Featured Artist at the e.Gallery this week is a 19th Century artist, James Abbott McNeill Whistler [American, 1834-1903] Link: https://fineart.elib.com/fineart.php?dir=Alphabetical/Whistler_James_Abbott_McNeill

Whistler, James Abbott McNeill (1834-1903). American-born painter and graphic artist, active mainly in England. He spent several of his childhood years in Russia (where his father had gone to work as a civil engineer) and was an inveterate traveller. His training as an artist began indirectly when, after his discharge from West Point Military Academy for ‘deficiency in chemistry’, he learnt etching as a US navy cartographer. In 1855 he went to Paris, where he studied intermittently under Gleyre, made copies in the Louvre, acquired a lasting admiration for Velázquez, and became a devotee of the cult of the Japanese print and oriental art and decoration in general. Through his friend Fantin-Latour he met Courbet, Realism inspired much of his early work. The circles in which he moved can be gauged from Fantin-Latour’s Homage to Delacroix, in which Whistler is portrayed alongside Baudelaire, Manet, and others. He settled in London in 1859, but often returned to France.
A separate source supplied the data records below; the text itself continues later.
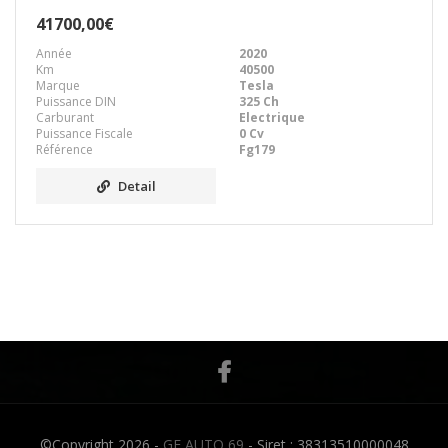
41700,00€
Année
2020
Km
40500
Marque
Tesla
Puissance DIN
325 Ch
Carburant
Electrique
Puissance Fiscale
0 Cv
Référence
Fg179
Detail
©Copyright 2026 -
GF AUTO 69
- Siret : 38313510000048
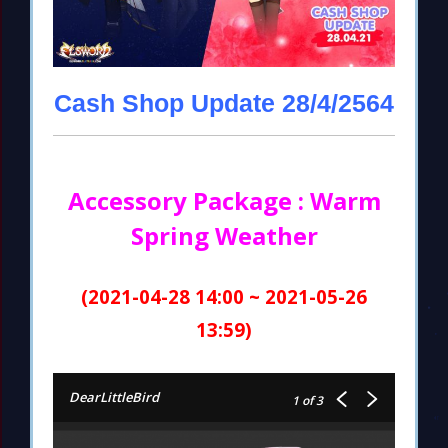
Cash Shop Update 28/4/2564
Accessory Package : Warm
Spring Weather
(2021-04-28 14:00 ~ 2021-05-26
13:59)
DearLittleBird
1
of 3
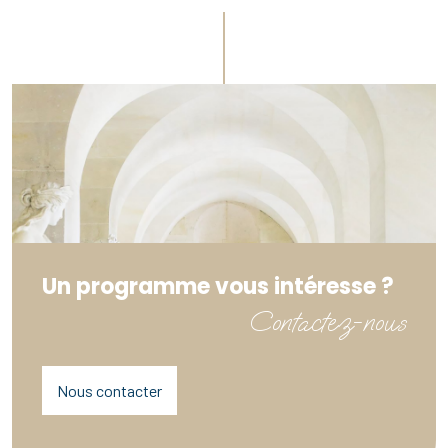
Un programme vous intéresse ?
Contactez-nous
Nous contacter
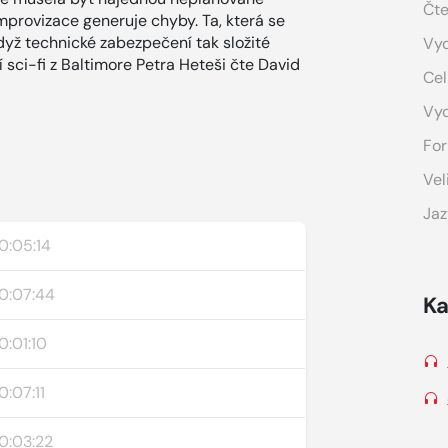
Čte
mprovizace generuje chyby. Ta, která se
yž technické zabezpečení tak složité
Vyd
 sci-fi z Baltimore Petra Heteši čte David
Cel
Vy
For
Vel
Jaz
0:05:14
0:07:44
Ka
0:01:10
0:07:11
0:03:22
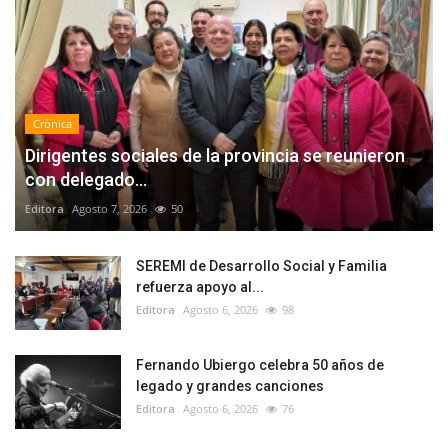
Crónica
Dirigentes sociales de la provincia se reunieron
con delegado...
Editora
Agosto 7, 2026
50
SEREMI de Desarrollo Social y Familia
refuerza apoyo al...
Editora
Agosto 6, 2026
98
Fernando Ubiergo celebra 50 años de
legado y grandes canciones
Editora
Agosto 6, 2026
76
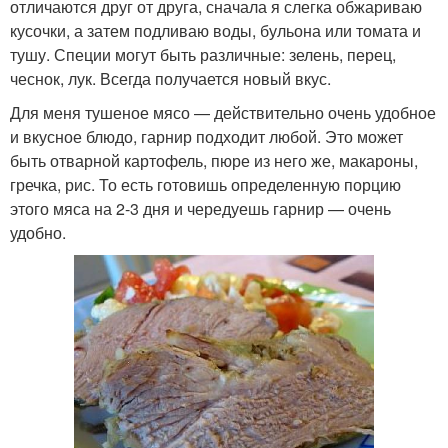
отличаются друг от друга, сначала я слегка обжариваю
кусочки, а затем подливаю воды, бульона или томата и
тушу. Специи могут быть различные: зелень, перец,
чеснок, лук. Всегда получается новый вкус.
Для меня тушеное мясо — действительно очень удобное
и вкусное блюдо, гарнир подходит любой. Это может
быть отварной картофель, пюре из него же, макароны,
гречка, рис. То есть готовишь определенную порцию
этого мяса на 2-3 дня и чередуешь гарнир — очень
удобно.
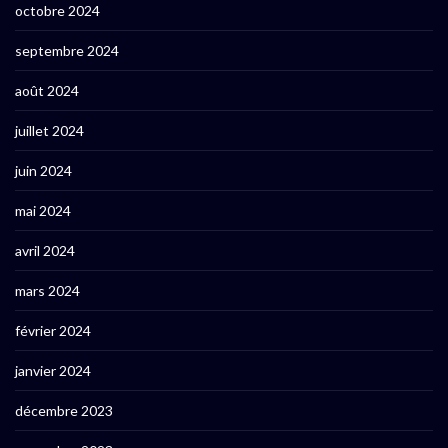
octobre 2024
septembre 2024
août 2024
juillet 2024
juin 2024
mai 2024
avril 2024
mars 2024
février 2024
janvier 2024
décembre 2023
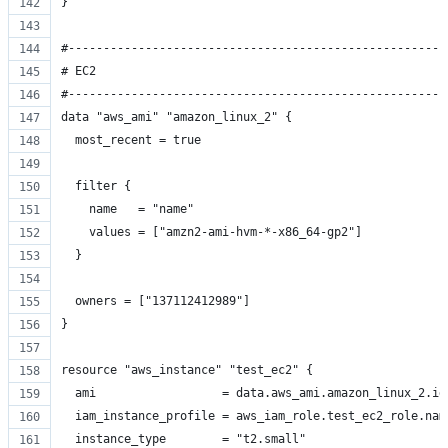
}
#------------------------------------------------------
# EC2
#------------------------------------------------------
data "aws_ami" "amazon_linux_2" {
  most_recent = true
  filter {
    name   = "name"
    values = ["amzn2-ami-hvm-*-x86_64-gp2"]
  }
  owners = ["137112412989"]
}
resource "aws_instance" "test_ec2" {
  ami                  = data.aws_ami.amazon_linux_2.id
  iam_instance_profile = aws_iam_role.test_ec2_role.nam
  instance_type        = "t2.small"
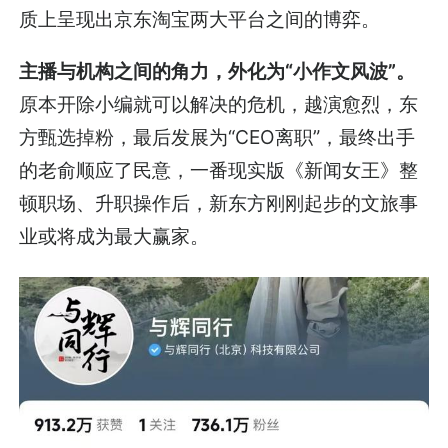
质上呈现出京东淘宝两大平台之间的博弈。
主播与机构之间的角力，外化为“小作文风波”。
原本开除小编就可以解决的危机，越演愈烈，东
方甄选掉粉，最后发展为“CEO离职”，最终出手
的老俞顺应了民意，一番现实版《新闻女王》整
顿职场、升职操作后，新东方刚刚起步的文旅事
业或将成为最大赢家。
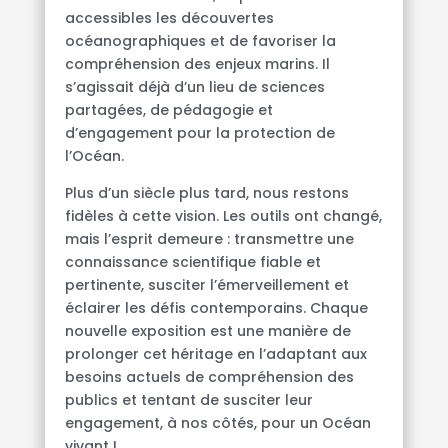
accessibles les découvertes
océanographiques et de favoriser la
compréhension des enjeux marins. Il
s’agissait déjà d’un lieu de sciences
partagées, de pédagogie et
d’engagement pour la protection de
l’Océan.
Plus d’un siècle plus tard, nous restons
fidèles à cette vision. Les outils ont changé,
mais l’esprit demeure : transmettre une
connaissance scientifique fiable et
pertinente, susciter l’émerveillement et
éclairer les défis contemporains. Chaque
nouvelle exposition est une manière de
prolonger cet héritage en l’adaptant aux
besoins actuels de compréhension des
publics et tentant de susciter leur
engagement, à nos côtés, pour un Océan
vivant !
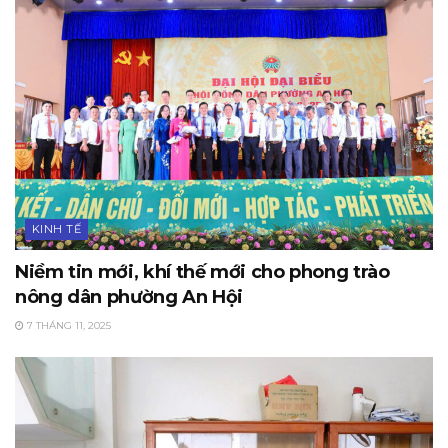
KINH TẾ
Niềm tin mới, khí thế mới cho phong trào
nông dân phường An Hội
7 THÁNG 11, 2025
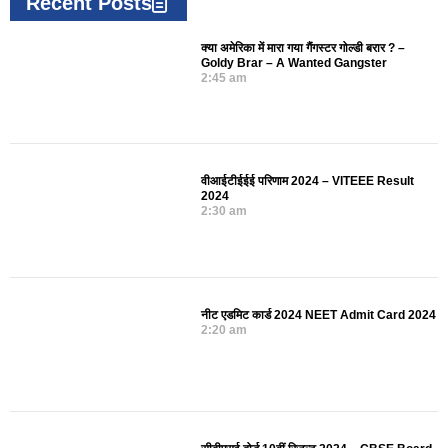
Recent Posts
क्या अमेरिका में मारा गया गैंगस्टर गोल्डी बरार ? –
Goldy Brar – A Wanted Gangster
2:45 am
वीआईटीईईई परिणाम 2024 – VITEEE Result
2024
2:30 am
नीट एडमिट कार्ड 2024 NEET Admit Card 2024
2:20 am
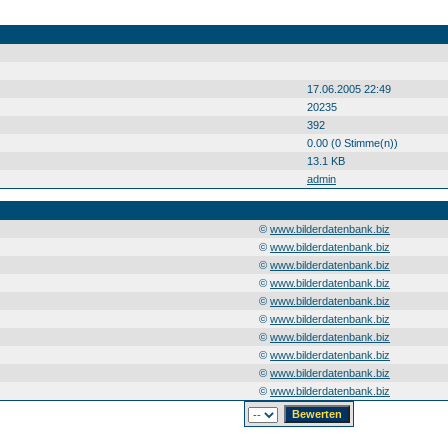
17.06.2005 22:49
20235
392
0.00 (0 Stimme(n))
13.1 KB
admin
©
www.bilderdatenbank.biz
©
www.bilderdatenbank.biz
©
www.bilderdatenbank.biz
©
www.bilderdatenbank.biz
©
www.bilderdatenbank.biz
©
www.bilderdatenbank.biz
©
www.bilderdatenbank.biz
©
www.bilderdatenbank.biz
©
www.bilderdatenbank.biz
©
www.bilderdatenbank.biz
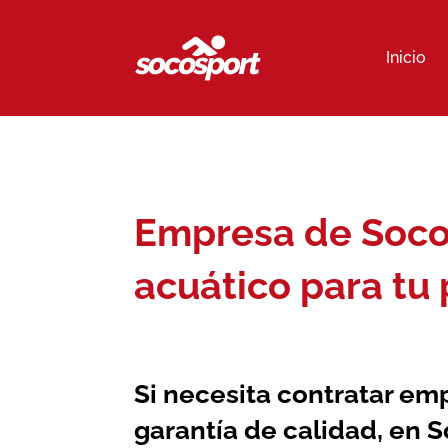
Inicio
Empresa de Socor
acuático para tu 
Si necesita contratar
emp
garantía de calidad, en 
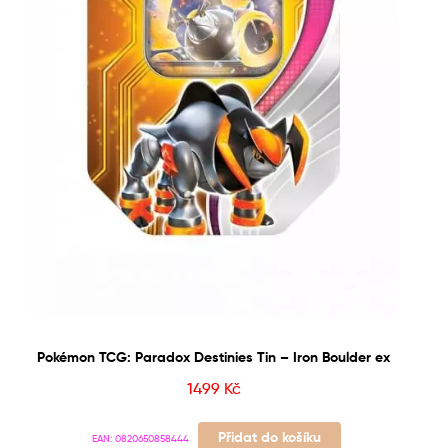
Pokémon TCG: Paradox Destinies Tin – Iron Boulder ex
1499
Kč
Přidat do košíku
EAN:
0820650858444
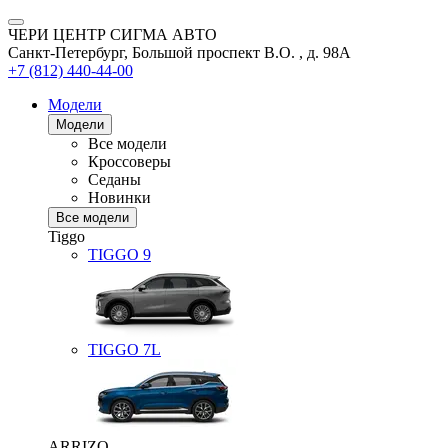
ЧЕРИ ЦЕНТР СИГМА АВТО
Санкт-Петербург, Большой проспект В.О. , д. 98А
+7 (812) 440-44-00
Модели
Модели
Все модели
Кроссоверы
Седаны
Новинки
Все модели
Tiggo
TIGGO
9
TIGGO
7L
ARRIZO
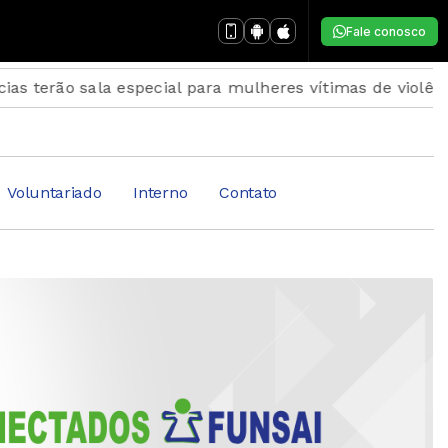
Fale conosco
ão sala especial para mulheres vítimas de violência
I
Voluntariado
Interno
Contato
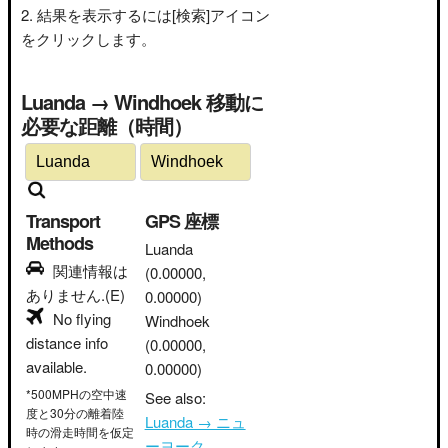
結果を表示するには[検索]アイコン
をクリックします。
Luanda → Windhoek 移動に
必要な距離（時間）
Transport
GPS 座標
Methods
Luanda
関連情報は
(0.00000,
ありません.(E)
0.00000)
No flying
Windhoek
distance info
(0.00000,
available.
0.00000)
*500MPHの空中速
See also:
度と30分の離着陸
Luanda → ニュ
時の滑走時間を仮定
ーヨーク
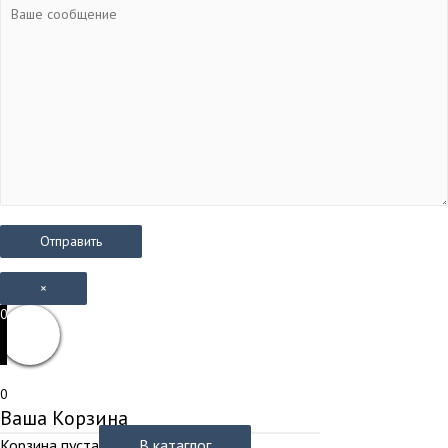
×
0
0
Ваша Корзина
Корзина пуста
В катаглог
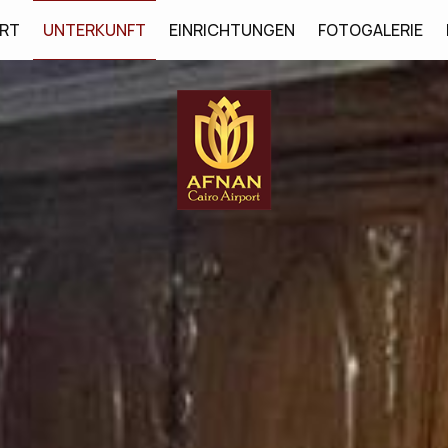
RT
UNTERKUNFT
EINRICHTUNGEN
FOTOGALERIE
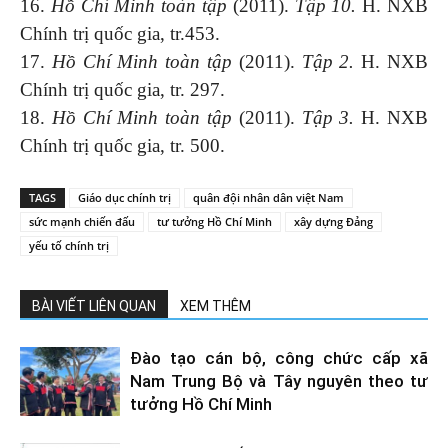
16.
Hồ Chí Minh toàn tập
(2011).
Tập 10.
H. NXB
Chính trị quốc gia, tr.453.
17.
Hồ Chí Minh toàn tập
(2011).
Tập 2.
H. NXB
Chính trị quốc gia, tr. 297.
18.
Hồ Chí Minh toàn tập
(2011).
Tập 3.
H. NXB
Chính trị quốc gia, tr. 500.
TAGS
Giáo dục chính trị
quân đội nhân dân việt Nam
sức mạnh chiến đấu
tư tưởng Hồ Chí Minh
xây dựng Đảng
yếu tố chính trị
BÀI VIẾT LIÊN QUAN
XEM THÊM
Đào tạo cán bộ, công chức cấp xã
Nam Trung Bộ và Tây nguyên theo tư
tưởng Hồ Chí Minh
His At the Piano (Taft Museum, Cincinnati, 1859) was well received at the Royal Academy exhibition in 1860 and he soon made a name for himself, not just because of his talent, but also on account of his flamboyant personality. He was famous for his wit and dandyism, and loved controversy. His life-style was lavish and he was often in debt. Dante Gabriel Rossetti and Oscar Wilde were among his famous friends.